The Commissioner argues that the ALJ's duty to develop the record is not unlimited. Def's Memo., Doc. 29, p. 15. He cites to Rosa v. Callahan, 168 F.3d 72, 79 n.5 (2d Cir. 1999), in which the Second Circuit held that "where the ALJ already possesses a 'complete medical history,' the ALJ is under no obligation to seek additional information." In my view, that holding undercuts the Commissioner's argument because it imposes on the ALJ an "affirmative obligation" to "develop a claimant's medical history," especially "where there are deficiencies in the record." Id. at 79. In short, Rosa stands for the proposition that an ALJ must fully and fairly develop the record. For that reason, I conclude that, as a matter of law, the ALJ cannot determine that Andrew's mental impairments "cause no more than mild limitation in any of the functional areas" without first attempting to fill the obvious gaps in the record.

The Commissioner also cites to cases where courts have held that remand is not always required when an ALJ fails in his duty to request medical source statements from treating practitioners. See Tankisi v. Comm'r of Soc. Sec., 521 F. App'x 29, 34 (2d Cir. 2013) (the failure of the ALJ to procure formal opinions about a claimant's residual functional capacity does not, by itself, require remand where the medical record is "quite extensive[,] . . . voluminous[,] . . . [and] adequate to permit an informed finding by the ALJ"); Perez v. Chater, 77 F.3d 41, 48 (2d Cir. 1996) (where the ALJ already possesses a "complete medical history," the ALJ is under no obligation to seek additional information in advance of rejecting a benefits claim); Lowry v. Astrue, 474 F. App'x 801, 804-05 (2d Cir. 2012) (holding that the ALJ's obligation to re-contact a treating physician is satisfied if the ALJ possesses a sufficiently complete record). Those cases, however, involve fact patterns in which the ALJ already possessed a complete medical record. There is nothing to suggest that the ALJ is relieved of his duty to develop the record in the event of a conflict or ambiguity. Hence, the ALJ had an obligation to resolve the ambiguity between HHMG Hebron and Hebron Family Services and to clarify whether Andrew was under the care of a mental health professional.

b. Dr. Fadi Al Khayer

Andrew testified that he was diagnosed with insulin-dependent diabetes when he was just nine years old.
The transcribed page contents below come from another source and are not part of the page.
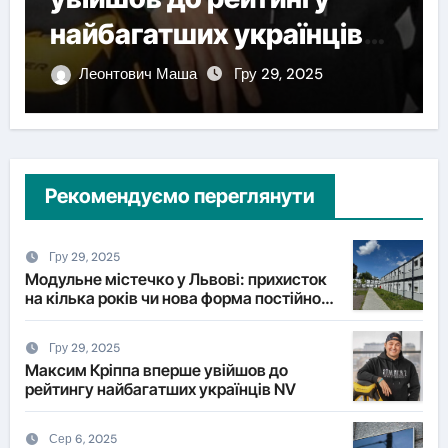
найбагатших українців
NV
Леонтович Маша
Гру 29, 2025
Рекомендуємо переглянути
Гру 29, 2025
Модульне містечко у Львові: прихисток
на кілька років чи нова форма постійного
житла?
Гру 29, 2025
Максим Кріппа вперше увійшов до
рейтингу найбагатших українців NV
Сер 6, 2025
Tr. of ALJ Hr'g, R. at 51. Diabetes, a chronic condition in which the pancreas produces little or no insulin, is generally managed by an endocrinologist. According to the record, Andrew's current endocrinologist is Dr. Fadi Al Khayer. Disability Report — Adult, Form SSA-3368, R. at 206; R. at 230. It is reasonable to expect that the records of a diabetes specialist have particular saliency to Andrew's disability claim, which is based in part on complications from diabetes mellitus; yet, I have not found, and the Commissioner has not cited, any records pertaining to Dr. Khayer. Neither Andrew nor the Commissioner has called attention to the missing records, but when a claimant appears pro se, as was the case here, I have "a duty to make a searching investigation of the record to make certain that the claimant's rights have been adequately protected." Cruz v. Sullivan, 912 F.2d 8, 11 (2d Cir. 1990) (internal quotation marks omitted) (quoting Gold v. Sec'y of Health, Ed. & Welfare, 463 F.2d 38, 43 (2d Cir. 1972)). If Dr. Khayer saw Andrew during the relevant period, then the missing medical records are potentially relevant to one of the key reasons for finding Andrew not disabled (i.e., his diabetes mellitus with neuropathy was not severe enough to keep him from working).

Mayo Clinic, Type 1 diabetes - Diagnosis & treatment, https://www.mayoclinic.org/diseases-conditions/type-1-diabetes/diagnosis-treatment/drc-20353017.

In his undated Disability Report — Appeal ("Form SSA-3441") (Tr. 204-09), Andrew indicates that Dr. Khayer, an endocrinologist at Connecticut Endocrinology Center, manages his insulin. R. at 207.

The relevant period begins with the alleged onset date of September 1, 2017, and ends with the date of the ALJ's decision, February 8, 2019. Andrew claims that he last saw Dr. Khayer sometime in 2018, which means that Andrew's visits to Dr. Khayer occurred during the relevant period and should have been part of the record. R. at 207. This is not a case where the missing medical records were not obvious from the administrative record or had not otherwise been brought to the attention of the ALJ. Maes v. Astrue, 522 F.3d 1093, 1097 (10th Cir. 2008). Andrew's condition in and of itself should have alerted the ALJ to the possibility that Andrew also sought treatment from an endocrinologist for the management of his diabetes. What is more, Andrew specifically mentioned Dr. Khayer twice in the record: first, in a Disability Report in which Andrew states that his insulin is managed by Dr. Khayer, an endocrinologist at Connecticut Endocrinology Center, and again on a Recent Medical Treatment form in which Andrew lists a recent visit to Dr. Khayer. R. at 207, 230. Thus, it appears that other treating sources with information on Andrew's diabetic neuropathy may have been overlooked.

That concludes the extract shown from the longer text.